-------- Task material --------

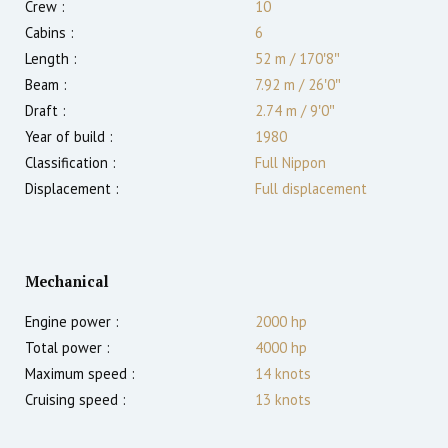
Crew :
10
Cabins :
6
Length :
52 m
/
170′8″
Beam :
7.92 m
/
26′0″
Draft :
2.74
m
/
9′0″
Year of build :
1980
Classification :
Full Nippon
Displacement :
Full displacement
Mechanical
Engine power :
2000
hp
Total power :
4000
hp
Maximum speed :
14
knots
Cruising speed :
13
knots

--------

◆ Brief
An exact copy of the records above is needed, with the pictures removed.

◆ Completed exercise
Crew :
10
Cabins :
6
Length :
52 m
/
170′8″
Beam :
7.92 m
/
26′0″
Draft :
2.74
m
/
9′0″
Year of build :
1980
Classification :
Full Nippon
Displacement :
Full displacement
Mechanical
Engine power :
2000
hp
Total power :
4000
hp
Maximum speed :
14
knots
Cruising speed :
13
knots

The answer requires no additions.